▶ Task to carry out: Starting with the line with "Kathleen Kosche (79, 1455)" in the entries below and going on through the line with "Модульные гостиные (63, 2477)", output every line exactly and nothing more. No pictures.

Material for this task START

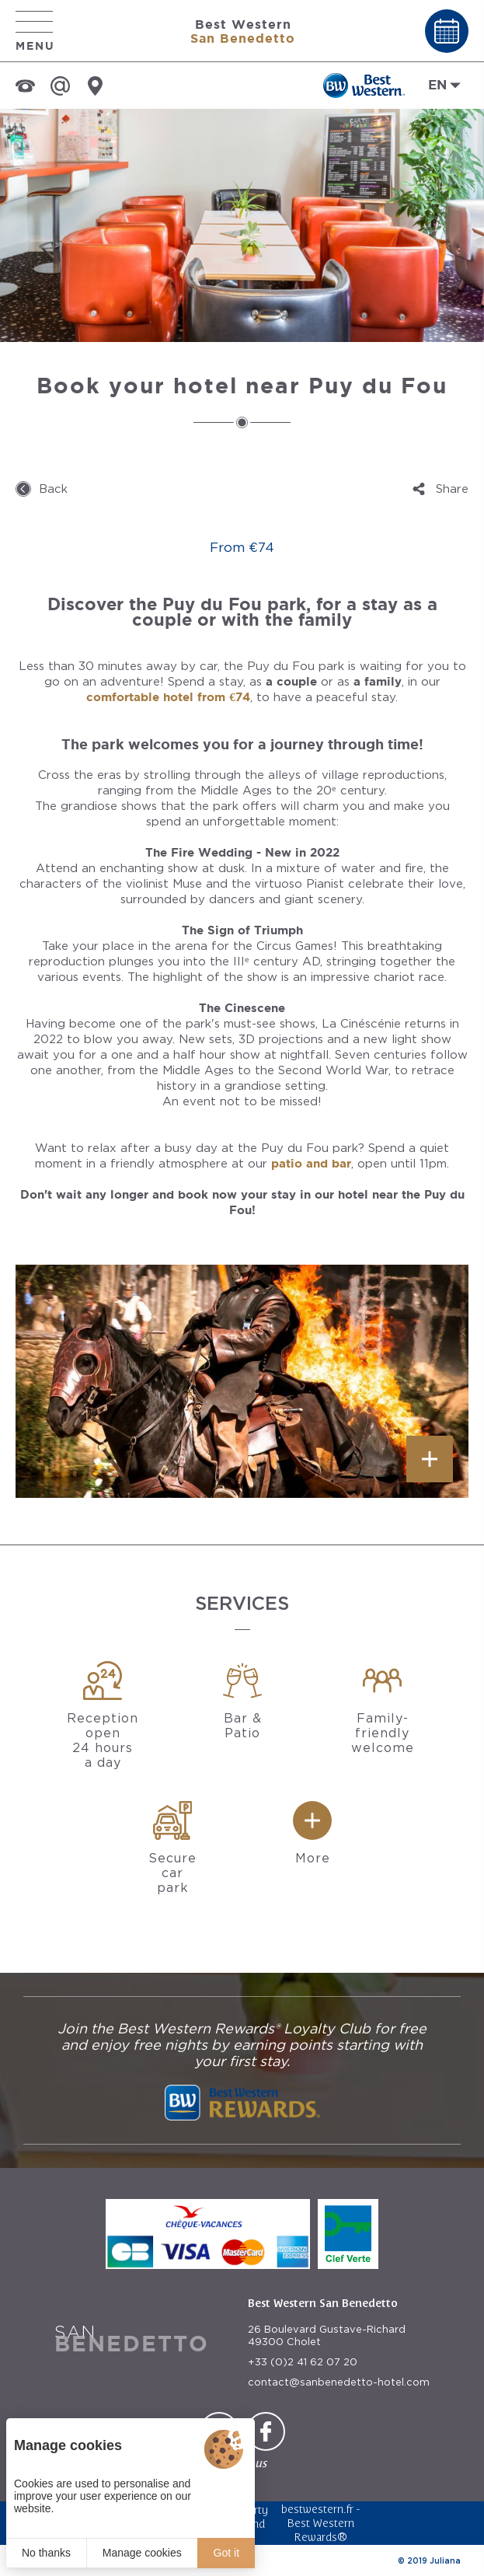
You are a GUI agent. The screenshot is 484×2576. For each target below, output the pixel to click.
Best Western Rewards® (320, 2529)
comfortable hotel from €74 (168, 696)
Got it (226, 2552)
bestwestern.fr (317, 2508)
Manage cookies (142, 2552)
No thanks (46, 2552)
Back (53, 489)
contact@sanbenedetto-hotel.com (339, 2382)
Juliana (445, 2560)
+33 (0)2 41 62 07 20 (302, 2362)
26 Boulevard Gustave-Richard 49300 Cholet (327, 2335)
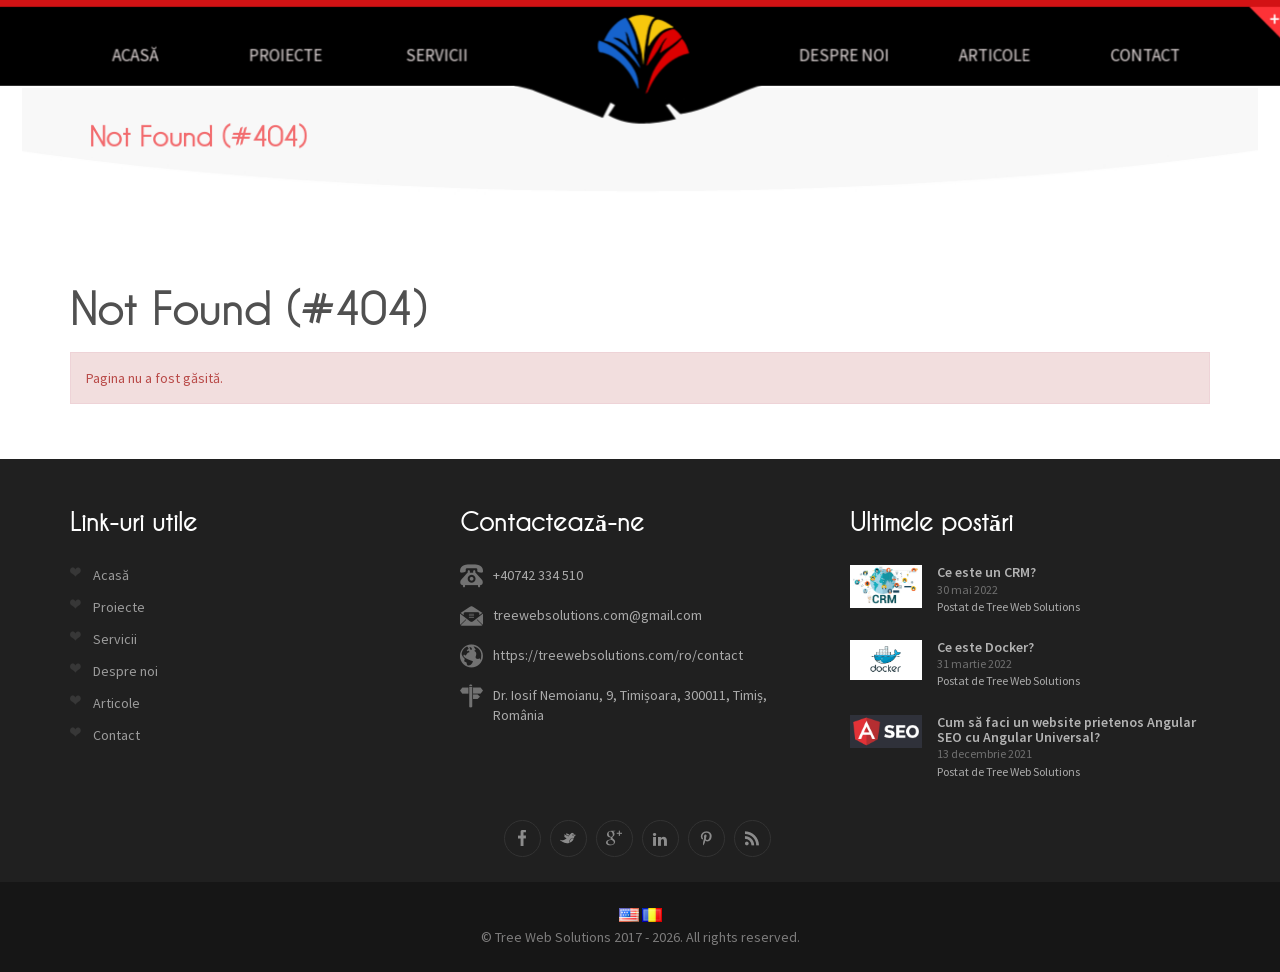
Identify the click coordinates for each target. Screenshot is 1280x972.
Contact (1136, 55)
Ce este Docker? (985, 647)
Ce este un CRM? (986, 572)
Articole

Material for this task END
Material for this task START

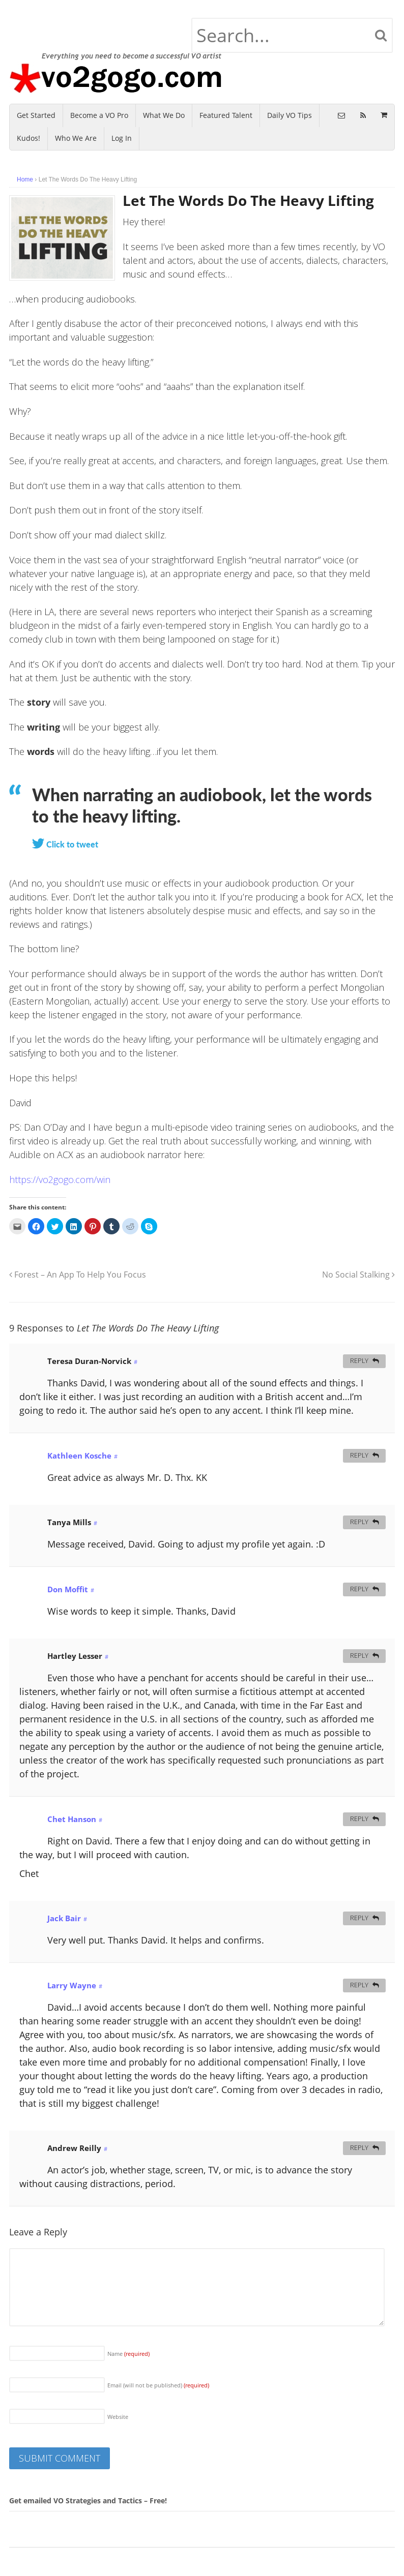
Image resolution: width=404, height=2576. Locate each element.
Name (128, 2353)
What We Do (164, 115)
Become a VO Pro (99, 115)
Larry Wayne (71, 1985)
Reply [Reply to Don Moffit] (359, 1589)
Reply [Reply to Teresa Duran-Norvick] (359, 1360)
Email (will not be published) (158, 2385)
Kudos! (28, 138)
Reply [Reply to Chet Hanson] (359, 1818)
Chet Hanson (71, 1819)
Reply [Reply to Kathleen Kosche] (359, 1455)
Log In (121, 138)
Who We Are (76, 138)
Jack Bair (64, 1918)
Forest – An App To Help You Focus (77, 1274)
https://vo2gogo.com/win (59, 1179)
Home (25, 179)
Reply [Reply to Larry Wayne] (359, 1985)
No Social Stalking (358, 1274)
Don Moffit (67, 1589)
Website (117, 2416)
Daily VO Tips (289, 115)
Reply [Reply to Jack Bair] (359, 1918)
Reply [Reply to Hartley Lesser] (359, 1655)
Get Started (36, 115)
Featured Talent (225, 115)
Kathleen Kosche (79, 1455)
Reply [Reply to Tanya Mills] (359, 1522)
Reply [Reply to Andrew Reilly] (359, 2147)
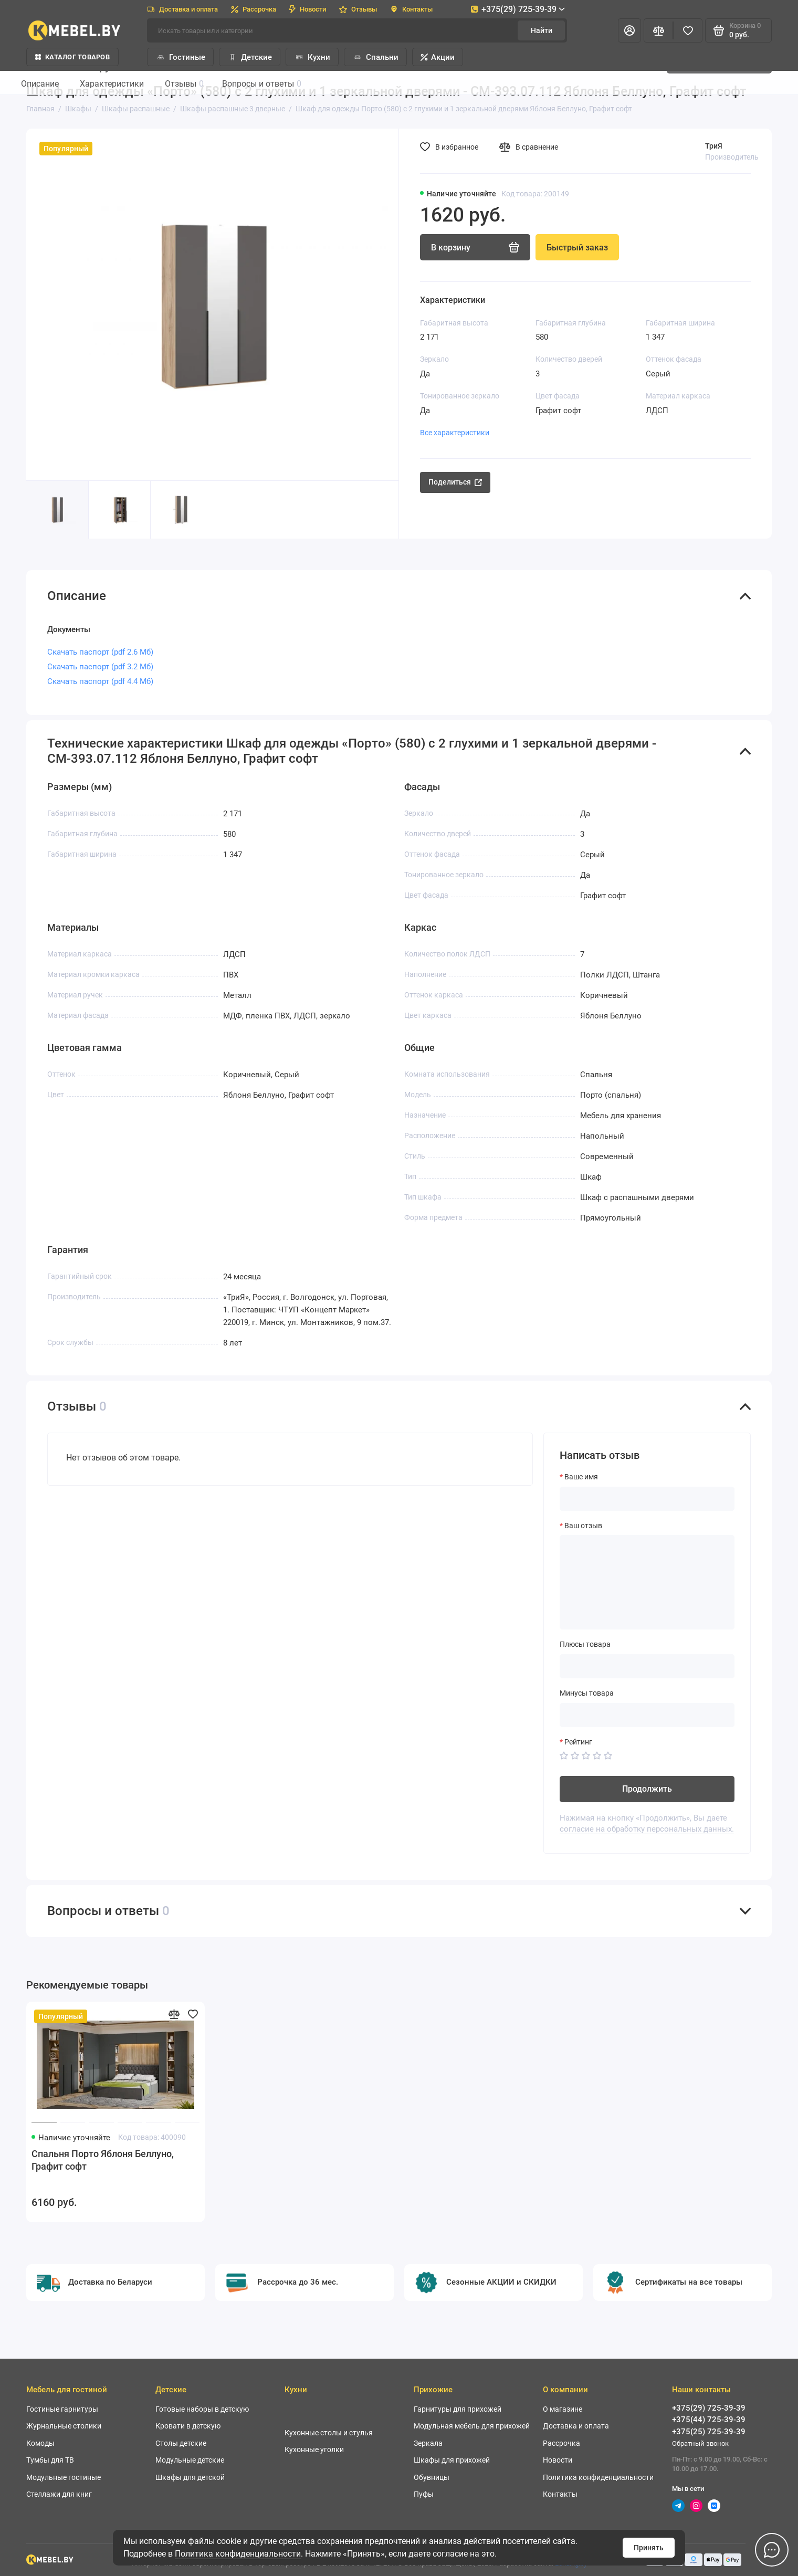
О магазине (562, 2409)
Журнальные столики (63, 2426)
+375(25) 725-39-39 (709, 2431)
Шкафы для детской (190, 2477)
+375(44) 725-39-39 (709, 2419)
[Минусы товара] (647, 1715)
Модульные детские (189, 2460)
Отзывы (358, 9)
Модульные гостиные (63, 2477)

Material for this task END

▶ Written reply:
Kathleen Kosche (79, 1455)
Reply [Reply to Tanya Mills] (359, 1522)
Reply [Reply to Andrew Reilly] (359, 2147)
О магазине (562, 2409)
Журнальные столики (63, 2426)
+375(25) 725-39-39 (709, 2431)
Шкафы для детской (190, 2477)
+375(44) 725-39-39 (709, 2419)
[Минусы товара] (647, 1715)
Модульные детские (189, 2460)
Отзывы (358, 9)
Модульные гостиные (63, 2477)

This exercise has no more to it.